Your goal: The required result is the number of lines in this material containing the word "business". Write that number and no other text.

Task input:

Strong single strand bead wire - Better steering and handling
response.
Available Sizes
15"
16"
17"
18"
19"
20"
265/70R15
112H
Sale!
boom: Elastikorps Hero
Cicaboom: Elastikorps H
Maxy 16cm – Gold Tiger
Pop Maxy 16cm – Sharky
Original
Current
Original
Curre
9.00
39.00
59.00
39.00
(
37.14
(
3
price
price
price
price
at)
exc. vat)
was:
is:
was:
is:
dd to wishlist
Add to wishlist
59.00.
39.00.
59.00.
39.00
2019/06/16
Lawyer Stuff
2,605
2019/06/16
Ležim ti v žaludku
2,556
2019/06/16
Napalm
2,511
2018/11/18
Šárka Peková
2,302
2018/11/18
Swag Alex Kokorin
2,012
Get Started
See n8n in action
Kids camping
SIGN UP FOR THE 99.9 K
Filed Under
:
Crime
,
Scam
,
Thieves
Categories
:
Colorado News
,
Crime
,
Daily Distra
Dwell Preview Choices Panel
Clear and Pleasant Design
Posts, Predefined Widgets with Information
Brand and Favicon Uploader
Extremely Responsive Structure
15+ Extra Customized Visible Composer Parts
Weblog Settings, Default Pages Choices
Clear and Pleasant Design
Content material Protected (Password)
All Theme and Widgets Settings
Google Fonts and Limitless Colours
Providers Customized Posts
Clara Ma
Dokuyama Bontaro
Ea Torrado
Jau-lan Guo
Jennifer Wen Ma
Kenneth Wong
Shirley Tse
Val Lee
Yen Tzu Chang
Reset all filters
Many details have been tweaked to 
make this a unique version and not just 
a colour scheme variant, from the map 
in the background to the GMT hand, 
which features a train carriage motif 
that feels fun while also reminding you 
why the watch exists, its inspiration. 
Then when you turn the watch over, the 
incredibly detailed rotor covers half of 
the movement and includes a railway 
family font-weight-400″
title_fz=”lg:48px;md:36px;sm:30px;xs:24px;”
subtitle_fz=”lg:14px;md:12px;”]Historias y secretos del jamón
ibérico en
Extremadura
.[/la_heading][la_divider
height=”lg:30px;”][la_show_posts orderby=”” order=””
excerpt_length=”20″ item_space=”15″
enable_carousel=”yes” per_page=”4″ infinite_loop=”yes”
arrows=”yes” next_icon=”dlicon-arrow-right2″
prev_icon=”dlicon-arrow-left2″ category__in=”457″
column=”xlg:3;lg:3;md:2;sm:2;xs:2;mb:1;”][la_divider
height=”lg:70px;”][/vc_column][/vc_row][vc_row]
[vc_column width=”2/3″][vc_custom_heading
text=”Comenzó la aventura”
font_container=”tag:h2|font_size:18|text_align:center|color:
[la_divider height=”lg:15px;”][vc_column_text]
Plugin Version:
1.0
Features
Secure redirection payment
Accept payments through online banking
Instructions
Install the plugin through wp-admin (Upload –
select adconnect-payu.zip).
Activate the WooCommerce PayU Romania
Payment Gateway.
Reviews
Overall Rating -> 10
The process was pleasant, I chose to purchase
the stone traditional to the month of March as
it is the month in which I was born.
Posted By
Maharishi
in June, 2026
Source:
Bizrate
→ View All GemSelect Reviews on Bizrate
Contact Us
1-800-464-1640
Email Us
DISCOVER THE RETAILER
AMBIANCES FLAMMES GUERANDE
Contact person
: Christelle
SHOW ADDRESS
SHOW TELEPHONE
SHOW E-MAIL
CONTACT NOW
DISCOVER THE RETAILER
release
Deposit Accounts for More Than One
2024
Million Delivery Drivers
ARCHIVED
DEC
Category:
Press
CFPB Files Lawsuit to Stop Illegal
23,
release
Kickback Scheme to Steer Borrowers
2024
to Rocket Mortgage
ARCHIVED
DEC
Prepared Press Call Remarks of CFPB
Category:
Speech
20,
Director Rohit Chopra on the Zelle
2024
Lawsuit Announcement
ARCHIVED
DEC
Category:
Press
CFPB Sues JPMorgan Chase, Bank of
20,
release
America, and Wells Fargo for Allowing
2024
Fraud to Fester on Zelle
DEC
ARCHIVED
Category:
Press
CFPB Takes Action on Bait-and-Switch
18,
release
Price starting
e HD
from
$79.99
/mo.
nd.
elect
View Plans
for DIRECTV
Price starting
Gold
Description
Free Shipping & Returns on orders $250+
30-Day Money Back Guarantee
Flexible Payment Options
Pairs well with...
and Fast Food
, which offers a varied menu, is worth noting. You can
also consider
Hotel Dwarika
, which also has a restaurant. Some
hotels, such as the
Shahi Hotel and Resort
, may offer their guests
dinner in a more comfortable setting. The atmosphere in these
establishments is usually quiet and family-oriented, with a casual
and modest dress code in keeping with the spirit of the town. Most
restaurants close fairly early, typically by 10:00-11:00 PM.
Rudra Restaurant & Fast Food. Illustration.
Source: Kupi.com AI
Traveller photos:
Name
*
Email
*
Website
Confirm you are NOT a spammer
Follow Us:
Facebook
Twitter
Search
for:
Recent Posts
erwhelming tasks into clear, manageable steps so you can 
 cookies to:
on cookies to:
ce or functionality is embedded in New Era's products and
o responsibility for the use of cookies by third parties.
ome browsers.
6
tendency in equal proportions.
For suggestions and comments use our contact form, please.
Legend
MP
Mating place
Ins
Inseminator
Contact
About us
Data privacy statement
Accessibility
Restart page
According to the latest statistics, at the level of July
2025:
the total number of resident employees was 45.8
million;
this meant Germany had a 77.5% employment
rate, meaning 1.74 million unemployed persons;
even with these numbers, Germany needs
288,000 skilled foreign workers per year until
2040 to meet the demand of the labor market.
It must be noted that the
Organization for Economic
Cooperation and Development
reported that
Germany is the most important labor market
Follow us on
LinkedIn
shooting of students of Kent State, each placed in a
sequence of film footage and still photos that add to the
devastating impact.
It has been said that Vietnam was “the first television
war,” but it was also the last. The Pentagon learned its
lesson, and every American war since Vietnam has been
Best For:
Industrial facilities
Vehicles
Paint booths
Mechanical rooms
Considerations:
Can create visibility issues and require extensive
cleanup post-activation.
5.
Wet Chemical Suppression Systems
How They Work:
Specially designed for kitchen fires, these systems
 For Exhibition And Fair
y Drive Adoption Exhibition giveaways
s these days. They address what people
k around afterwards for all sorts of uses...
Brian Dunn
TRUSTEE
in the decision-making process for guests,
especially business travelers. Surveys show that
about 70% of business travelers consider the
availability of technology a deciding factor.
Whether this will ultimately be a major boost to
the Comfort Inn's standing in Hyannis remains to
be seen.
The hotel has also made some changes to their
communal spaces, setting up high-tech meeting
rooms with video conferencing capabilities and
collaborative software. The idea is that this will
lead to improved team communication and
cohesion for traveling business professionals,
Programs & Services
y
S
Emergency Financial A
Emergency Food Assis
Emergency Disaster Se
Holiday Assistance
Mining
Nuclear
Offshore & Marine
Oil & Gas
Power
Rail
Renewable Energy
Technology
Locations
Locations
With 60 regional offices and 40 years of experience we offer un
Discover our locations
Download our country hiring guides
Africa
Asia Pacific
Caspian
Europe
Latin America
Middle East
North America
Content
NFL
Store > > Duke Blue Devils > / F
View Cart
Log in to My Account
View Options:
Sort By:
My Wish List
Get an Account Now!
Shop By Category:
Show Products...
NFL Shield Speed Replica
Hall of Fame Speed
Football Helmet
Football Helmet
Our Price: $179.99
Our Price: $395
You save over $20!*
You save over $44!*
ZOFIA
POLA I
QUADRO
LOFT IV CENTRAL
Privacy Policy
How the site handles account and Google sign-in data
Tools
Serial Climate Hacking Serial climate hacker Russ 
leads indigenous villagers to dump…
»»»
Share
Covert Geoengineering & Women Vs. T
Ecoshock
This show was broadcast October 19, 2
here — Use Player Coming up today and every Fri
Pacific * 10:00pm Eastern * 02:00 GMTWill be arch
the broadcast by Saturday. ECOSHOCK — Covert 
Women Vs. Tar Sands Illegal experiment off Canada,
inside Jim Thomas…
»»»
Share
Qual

Exercise output: 3